‘Words that keep the fires aflame’
In Zimbabwe poetry is alive and well. Over the next week, we present a special edition of work from nine Zimbabwean poets.
Back in March Poetry International held a spoken word poetry competition in collaboration with the Magamba Network and Shoko Festival. The submitted poems were judged by a panel, and we’re happy to present the resulting shortlist to you here.
During the 39th Poetry International Festival our Zimbabwe team wrote: “Zimbabwe is a country of poets. Zimbabweans write poetry, speak it and sing it in Shona, Ndebele, Tonga, Shangaan and other minority languages; we have poetry in English, praise, performance, oratorical, and declamatory poetry. Perhaps as many as one in six people writes poetry or takes pleasure from trying to do so.” We hope you enjoy this sampling of ‘words that keep the fires aflame’ in this diverse country, in their original languages and in translation:
Batsirai E. Chigama with ‘Sperm Box’
Christopher Chiwanza (a.k.a. Vokal da Poet) with ‘10’

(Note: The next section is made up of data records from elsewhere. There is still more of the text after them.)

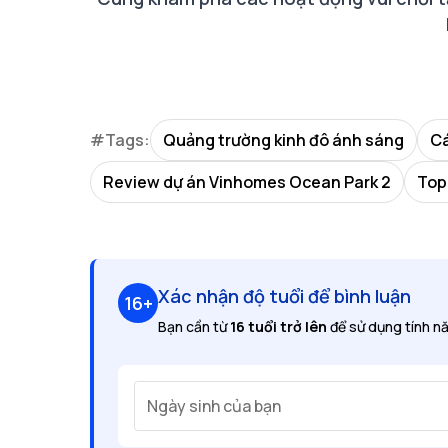
#Tags:
Quảng trường kinh đô ánh sáng
Cá
Review dự án Vinhomes Ocean Park 2
Top
Xác nhận độ tuổi để bình luận
16+
Bạn cần từ
16 tuổi trở lên
để sử dụng tính nă
Ngày sinh của bạn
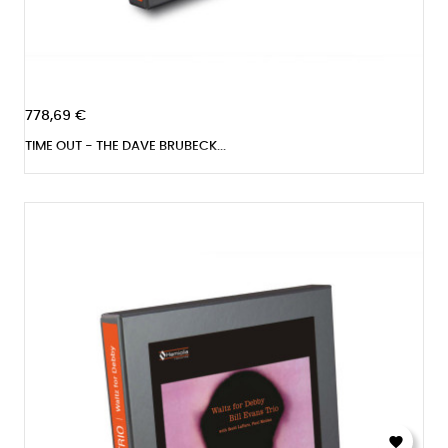
778,69 €
TIME OUT - THE DAVE BRUBECK...

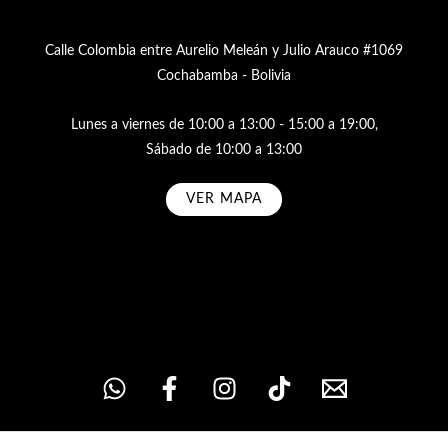
Calle Colombia entre Aurelio Meleán y Julio Arauco #1069
Cochabamba - Bolivia
Lunes a viernes de 10:00 a 13:00 - 15:00 a 19:00,
Sábado de 10:00 a 13:00
VER MAPA
Subscribe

Conarth Macheka with ‘As the Sun Sets’
Panashe Madziva (a.k.a. Arcane) with ‘Child Soldier’
Tswarelo Mothobe (a.k.a. Tswa) with ‘With a Pen’
Elizabeth Muchemwa (a.k.a. Zaza Muchemwa) with ‘Eve’
Gwinyai Runyowa (a.k.a. Verseless Philo) with ‘Be’
Rabison Shumba with ‘Know the Difference’
Tinofireyi Dennis Zhou (a.k.a. Aero5ol) with ‘Another Sound System is Possible’
Though we’ve included texts of the spoken word poems for your reading ease, the best way to experience these nine poems is to listen to them.
This poetry competition is part of a series of events building up to the Shoko Festival, which will take place in Harare, Zimbabwe from 25-28 September.